Casi siempre me pasa después de varias jornadas de interacción social intensa, de salir mucho, de estar rodeada de gente, de no tener un solo momento a solas. También aparece cuando algo me hirió, cuando una situación se me quedó atravesada o cuando cargué más emociones de las que podía sostener. Es como si mi sistema me dijera: “te cuidé todo lo que pude… ahora te toca a ti”.
Y, por supuesto, ahí llega la ansiedad con su discurso reciclado: “Deberías estar haciendo más. No puedes parar. Te vas a quedar atrás. ¿En serio vas a descansar?” Esa voz tan conocida es la que prende la culpa como un interruptor.
¿Qué hago, entonces, en esos días?
1. Me doy permiso de bajarme del mundo.
Cierro un poco la puerta. Me quedo en cama un rato más, tomo café sin afán y abrazo el silencio. No respondo mensajes de inmediato (o no los respondo, punto) y no hago planes; incluso si tenía algo agendado, lo cancelo sin remordimiento. Dejo que mi energía regrese sola, sin empujarla.

2. Hago únicamente lo mínimo necesario.
Solo lo realmente urgente: citas médicas, exámenes, trabajo impostergable. Todo lo demás lo muevo para otro día. Y cuando la ansiedad empieza con sus amenazas veladas, le recuerdo que descansar no es perder tiempo: es recuperarlo.

3. Busco refugios pequeños.
Una serie que ya vi diez veces. Un libro que casi me sé de memoria. La música de Taylor Swift que me abriga incluso en silencio. Una siesta larga. Pequeñas cosas que no me piden nada a cambio y que me devuelven un poquito de mí.

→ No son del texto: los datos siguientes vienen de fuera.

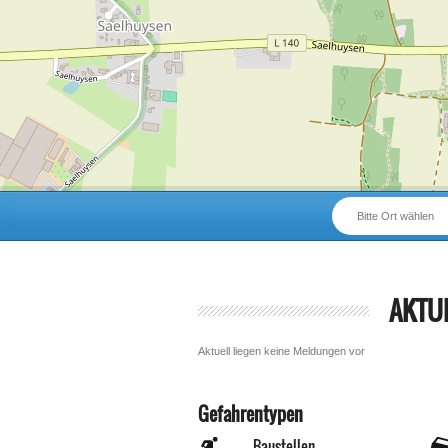
Bitte Ort wählen
AKTU
Aktuell liegen keine Meldungen vor
Gefahrentypen
Baustellen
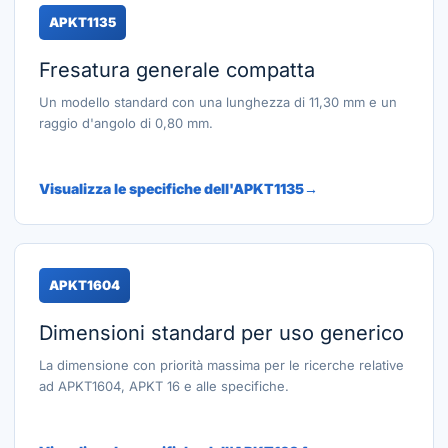
APKT1135
Fresatura generale compatta
Un modello standard con una lunghezza di 11,30 mm e un
raggio d'angolo di 0,80 mm.
Visualizza le specifiche dell'APKT1135
APKT1604
Dimensioni standard per uso generico
La dimensione con priorità massima per le ricerche relative
ad APKT1604, APKT 16 e alle specifiche.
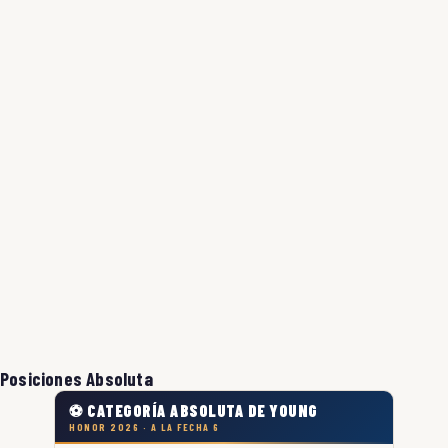
Posiciones Absoluta
⚽ CATEGORÍA ABSOLUTA DE YOUNG
HONOR 2026 · A LA FECHA 6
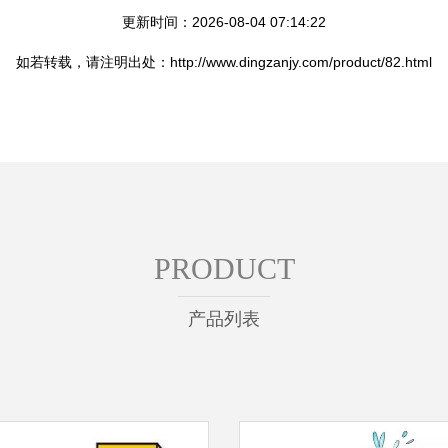
更新时间：2026-08-04 07:14:22
如若转载，请注明出处：http://www.dingzanjy.com/product/82.html
PRODUCT
产品列表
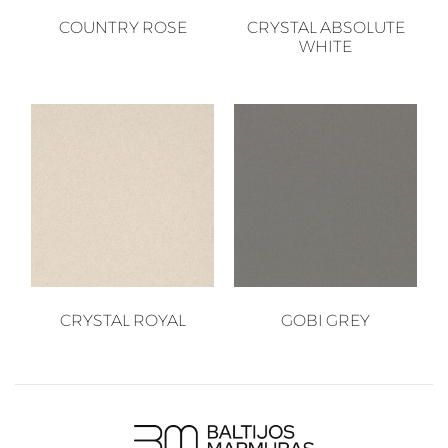
COUNTRY ROSE
CRYSTAL ABSOLUTE
WHITE
CRYSTAL ROYAL
GOBI GREY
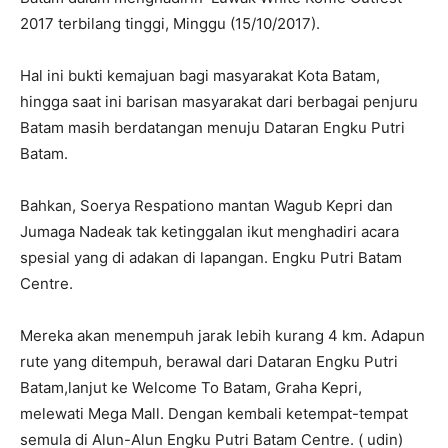
2017 terbilang tinggi, Minggu (15/10/2017).
Hal ini bukti kemajuan bagi masyarakat Kota Batam,
hingga saat ini barisan masyarakat dari berbagai penjuru
Batam masih berdatangan menuju Dataran Engku Putri
Batam.
Bahkan, Soerya Respationo mantan Wagub Kepri dan
Jumaga Nadeak tak ketinggalan ikut menghadiri acara
spesial yang di adakan di lapangan. Engku Putri Batam
Centre.
Mereka akan menempuh jarak lebih kurang 4 km. Adapun
rute yang ditempuh, berawal dari Dataran Engku Putri
Batam,lanjut ke Welcome To Batam, Graha Kepri,
melewati Mega Mall. Dengan kembali ketempat-tempat
semula di Alun-Alun Engku Putri Batam Centre. ( udin)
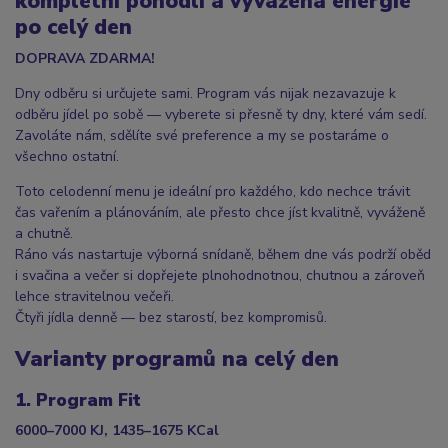
kompletní pohodlí a vyvážená energie
po celý den
DOPRAVA ZDARMA!
Dny odběru si určujete sami. Program vás nijak nezavazuje k
odběru jídel po sobě — vyberete si přesně ty dny, které vám sedí.
Zavoláte nám, sdělíte své preference a my se postaráme o
všechno ostatní.
Toto celodenní menu je ideální pro každého, kdo nechce trávit
čas vařením a plánováním, ale přesto chce jíst kvalitně, vyváženě
a chutně.
Ráno vás nastartuje výborná snídaně, během dne vás podrží oběd
i svačina a večer si dopřejete plnohodnotnou, chutnou a zároveň
lehce stravitelnou večeři.
Čtyři jídla denně — bez starostí, bez kompromisů.
Varianty programů na celý den
1. Program Fit
6000–7000 KJ, 1435–1675 KCal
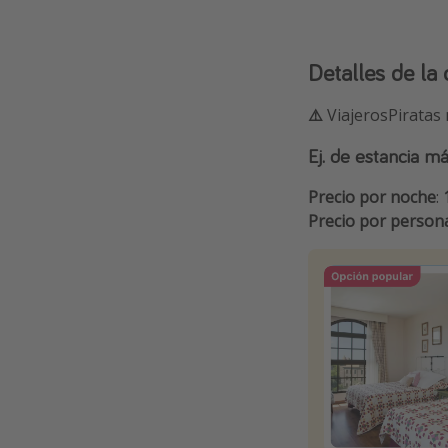
Detalles de la 
⚠️
ViajerosPiratas
Ej. de estancia m
Precio por noche
:
Precio por person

4. Me escucho con suavidad.
Me pregunto qué detonó este bajón: ¿la sobrecarga social?, ¿algo que me dolió?, ¿demasiados “sí” cuando quería decir “no”?
Cuando encuentro la raíz, dejo de pelear conmigo y empiezo, de verdad, a acompañarme.
El mundo insiste en que descansar es improductivo, pero la verdad es que descansar es cuidarse.
Y aun así, sé que descansar también es un privilegio. Lo digo porque es cierto: la mayoría de personas tienen un trabajo de oficina con horarios rígidos y responsabilidades que no permiten simplemente decir “hoy no doy más”.
Yo, en cambio, trabajo desde casa y en la empresa familiar. Y mi mamá, que también es mi jefa, entiende perfecto cuando estoy drenada, cuando necesito silencio, cuando mi mente se apaga sin previo aviso. Ella no me exige de más. Ese apoyo hace que estos días sean más llevaderos y que pueda escucharme sin tanta culpa.
Y eso, honestamente, es un privilegio enorme.
Así que si tienes ese gran privilegio y hoy estás teniendo un día en el que no quieres nada, quiero que sepas que no estás solo. Que no hay algo “mal” contigo, que no eres menos por necesitar una pausa, que no tienes que ganarte el derecho a descansar.
Permítete bajar el ritmo sin culpa. Haz lo básico. Respira hondo. Vuelve a ti. A veces, el simple acto de detenerse es la forma más honesta de seguir adelante. Si necesitas un recordatorio más claro: está bien no poder con todo. Y está bien pedirte menos, al menos por hoy.
Nos leemos en la próxima carta.
Con cariño,
Valentina C. Villada.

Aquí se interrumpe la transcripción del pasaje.